The Virginian-Pilot
                             THE VIRGINIAN-PILOT 
              Copyright (c) 1994, Landmark Communications, Inc.

DATE: Saturday, August 13, 1994              TAG: 9408130284
SECTION: FRONT                    PAGE: A2   EDITION: FINAL 
SOURCE: BY DEBRA GORDON, STAFF WRITER 
                                             LENGTH: Medium:   60 lines

AARP'S ENDORSEMENT OF HEALTH REFORM PLANS ANGERS LOCAL MEMBERS

Angry members of the American Association of Retired Persons kept the phone lines buzzing Friday while calling local representatives to complain about the organization's endorsement of health care reform legislation advocated by Senate and House majority leaders.

``I can't get my watermelon rinds put up, the phone is ringing so much,'' said Winnie Williams, community coordinator for AARP's Virginia Beach/Norfolk/Eastern Shore district, with about 60,000 members.

``People say they're going to turn their membership cards back because they're so upset.''

The endorsement, announced Wednesday, marked the first time the advocacy group has thrown the weight of its 33 million members behind any health care reform plans.

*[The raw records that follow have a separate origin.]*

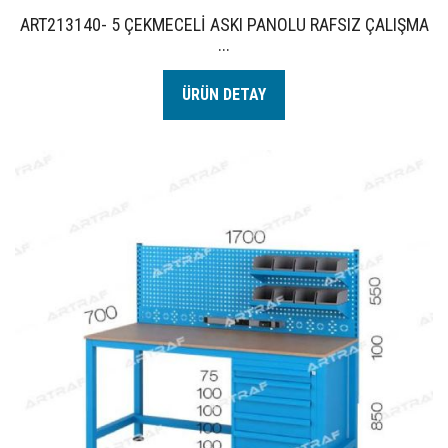
ART213140- 5 ÇEKMECELİ ASKI PANOLU RAFSIZ ÇALIŞMA
...
ÜRÜN DETAY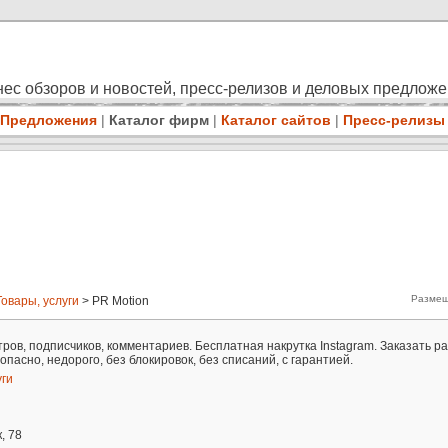
ес обзоров и новостей, пресс-релизов и деловых предлож
Предложения
|
Каталог фирм
|
Каталог сайтов
|
Пресс-релизы
Размещ
Товары, услуги
> PR Motion
тров, подписчиков, комментариев. Бесплатная накрутка Instagram. Заказать ра
опасно, недорого, без блокировок, без списаний, с гарантией.
уги
, 78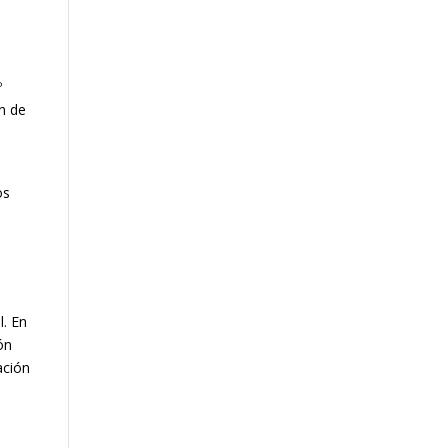
º
n de
os
l. En
ón
ación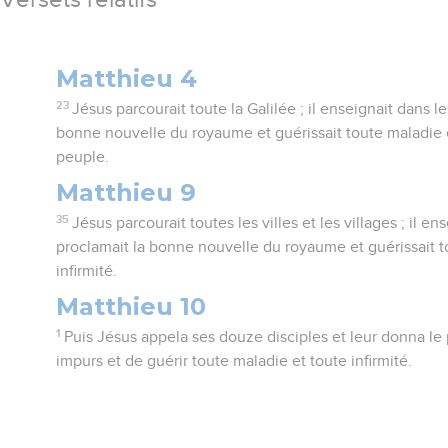
Matthieu 4
23
Jésus parcourait toute la Galilée ; il enseignait dans 
bonne nouvelle du royaume et guérissait toute maladie et
peuple.
Matthieu 9
35
Jésus parcourait toutes les villes et les villages ; il 
proclamait la bonne nouvelle du royaume et guérissait t
infirmité.
Matthieu 10
1
Puis Jésus appela ses douze disciples et leur donna le 
impurs et de guérir toute maladie et toute infirmité.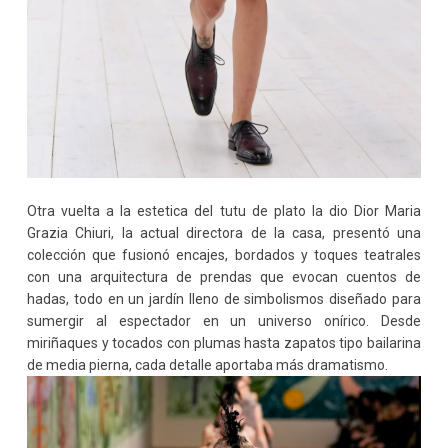
Otra vuelta a la estetica del tutu de plato la dio Dior Maria
Grazia Chiuri, la actual directora de la casa, presentó una
colección que fusionó encajes, bordados y toques teatrales
con una arquitectura de prendas que evocan cuentos de
hadas, todo en un jardín lleno de simbolismos diseñado para
sumergir al espectador en un universo onírico. Desde
miriñaques y tocados con plumas hasta zapatos tipo bailarina
de media pierna, cada detalle aportaba más dramatismo.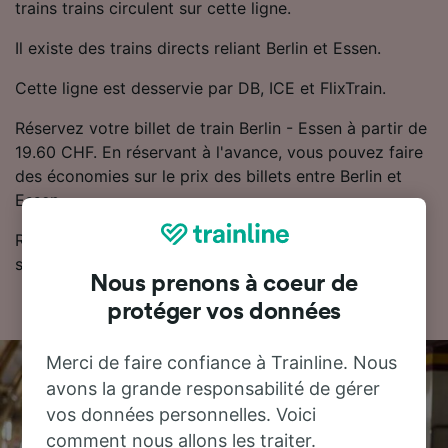
trains trains circulent sur cette ligne.
Il existe des trains directs reliant Berlin et Essen.
Cette ligne est desservie par DB, ICE et FlixTrain.
Réservez votre billet de train Berlin - Essen à partir de
19.60 CHF. En réservant à l'avance, vous pouvez faire
des économies sur le prix des billets entre Berlin et
Essen.
Retrouvez les horaires et les billets de train pas chers
sur notre planificateur de voyage.
Nous prenons à coeur de
protéger vos données
Merci de faire confiance à Trainline. Nous
avons la grande responsabilité de gérer
vos données personnelles. Voici
comment nous allons les traiter.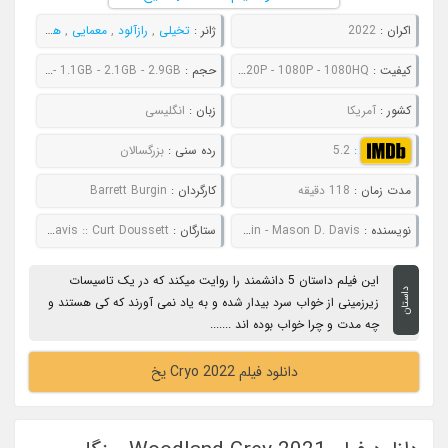
اکران :
2022
ژانر :
تخیلی
,
رازآلود
,
معمایی
,
هیجان انگیز
کیفیت :
480P - 720P - 1080P - 1080HQ
حجم :
772MB - 1.1GB - 2.1GB - 2.9GB
کشور :
آمریکا
زبان :
انگلیسی
:
5.2
رده سنی :
بزرگسالان
مدت زمان :
118 دقیقه
کارگردان :
Barrett Burgin
نویسنده :
Barrett Burgin - Mason D. Davis
ستارگان :
Jyllian Petrie :: Emily Marie Palmer :: Mason D. Davis :: Curt Doussett
این فیلم داستان 5 دانشمند را روایت میکند که در یک تاسیسات
داستان
زیرزمینی از خواب سرد بیدار شده و به یاد نمی آورند که کی هستند و
چه مدت و چرا خواب بوده اند .......
دانلود فیلم Cryo 2022 یخ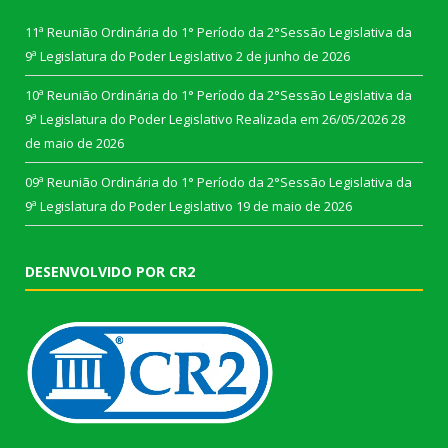
11ª Reunião Ordinária do 1° Período da 2°Sessão Legislativa da
9ª Legislatura do Poder Legislativo
2 de junho de 2026
10ª Reunião Ordinária do 1° Período da 2°Sessão Legislativa da
9ª Legislatura do Poder Legislativo Realizada em 26/05/2026
28
de maio de 2026
09ª Reunião Ordinária do 1° Período da 2°Sessão Legislativa da
9ª Legislatura do Poder Legislativo
19 de maio de 2026
DESENVOLVIDO POR CR2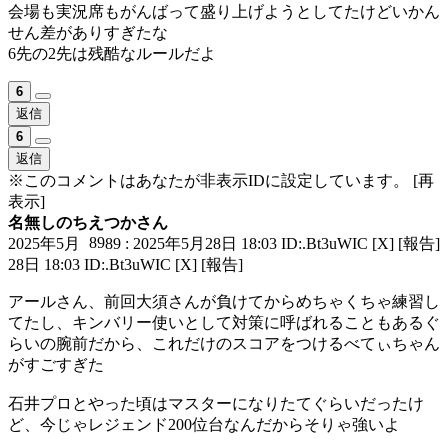
会場も実況席もがんばって盛り上げようとしてたけどいかん
せん差がありすぎたな
6先の2先は残酷なルールだよ
6
返信
6
返信
※このコメントはあなたが非表示IDに設定しています。
[再
表示]
名無しのちえつかさん
89
2025年5月
89 : 2025年5月28日 18:03 ID:.Bt3uWIC
[X]
[報告]
28日 18:03 ID:.Bt3uWIC
[X]
[報告]
アールさん、前回大須さんが負けてからめちゃくちゃ練習し
てたし、キンバリー使いとして対策に呼ばれることもあるぐ
らいの腕前だから、これだけのスコアをつけるべてぃちゃん
がすごすぎた
石井プロとやった頃はマスターになりたてぐらいだったけ
ど、今じゃレジェンド200位台なんだからそりゃ強いよ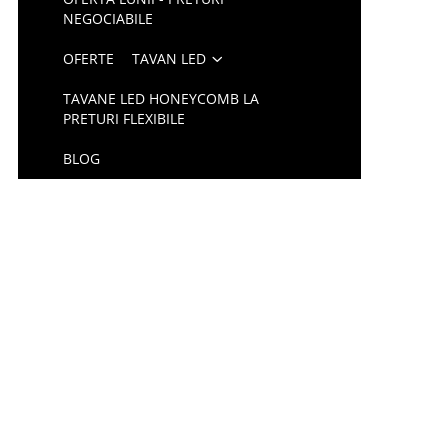
NEGOCIABILE
OFERTE
TAVAN LED
TAVANE LED HONEYCOMB LA
PRETURI FLEXIBILE
BLOG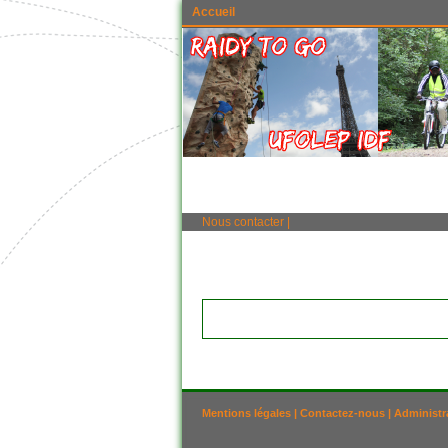
Accueil
Nous contacter
|
Mentions légales
|
Contactez-nous
|
Administr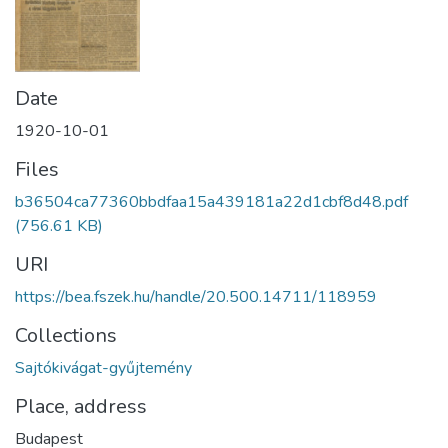
Date
1920-10-01
Files
b36504ca77360bbdfaa15a439181a22d1cbf8d48.pdf
(756.61 KB)
URI
https://bea.fszek.hu/handle/20.500.14711/118959
Collections
Sajtókivágat-gyűjtemény
Place, address
Budapest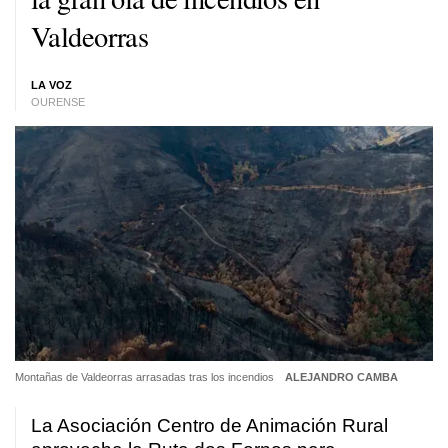
Valdeorras
LA VOZ
OURENSE
Montañas de Valdeorras arrasadas tras los incendios
ALEJANDRO CAMBA
La Asociación Centro de Animación Rural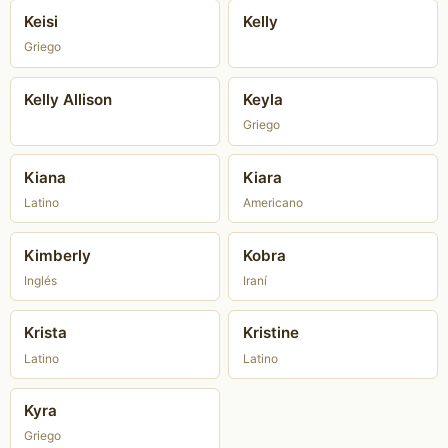
Keisi
Kelly
Griego
Kelly Allison
Keyla
Griego
Kiana
Kiara
Latino
Americano
Kimberly
Kobra
Inglés
Iraní
Krista
Kristine
Latino
Latino
Kyra
Griego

Reaction in Hampton Roads mirrors that expressed by AARP members across the country.

``They're all very emotionally upset, but they're all saying the same words,'' said John Warner, an AARP spokesman who has been fielding calls. ``They say, `I haven't been polled and you can't represent me.' I wonder if they're reading something.''

Even local chapter presidents expressed their disappointment with the endorsement.

``I'm very much against the national endorsement, and I don't think the national board should have gotten involved in it,'' said John Cutchin, Suffolk chapter president. ``I feel they should have consulted the members before they went out and endorsed something like that.''

Late last year the AARP Bulletin asked its readers, all of whom are association members, for their ``first reaction'' to the Clinton health care reform plan. Of the 25,000 readers who responded, 82 percent opposed the plan, and only 17 percent approved.

District Director Ken C. Gimbert of Virginia Beach tried to put the reaction into perspective, noting that the endorsed plans meet nearly all the AARP's requirements. ``All along the AARP has had as its four major emphases that it wanted to have quality care available to all, make sure there was cost control, that we included long-term care, particularly community and home-based, and that prescription drugs be included.

``The AARP support at least is a giant step forward towards having all Americans have access to health care.''

Williams, who had to call seven AARP members and relay news of the endorsement Thursday morning, isn't so sure.

When she called the seven members on her ``telephone tree,'' dutifully urging them to contact their congressional delegates to solicit support for the Senate and House bills, they said they wouldn't make any calls because they didn't agree with the endorsement.

``I feel like I'm caught between a rock and a hard place,'' she said. MEMO: The Associated Press contributed to this story.